::: DATA EXTRACTS

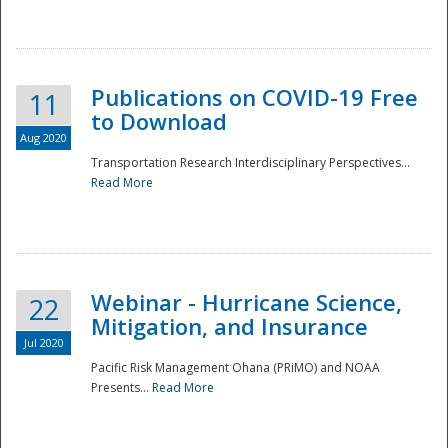
National
Publications on COVID-19 Free
11
to Download
Aug 2020
Transportation Research Interdisciplinary Perspectives...
Read More
Webinar - Hurricane Science,
22
Mitigation, and Insurance
Jul 2020
Pacific Risk Management Ohana (PRiMO) and NOAA
Presents...
Read More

::::::

• YOUR OBJECTIVE
From the first line to the last, retype the data above exactly, but not its images.

• FINISHED EXERCISE
National
Publications on COVID-19 Free
11
to Download
Aug 2020
Transportation Research Interdisciplinary Perspectives...
Read More
Webinar - Hurricane Science,
22
Mitigation, and Insurance
Jul 2020
Pacific Risk Management Ohana (PRiMO) and NOAA
Presents...
Read More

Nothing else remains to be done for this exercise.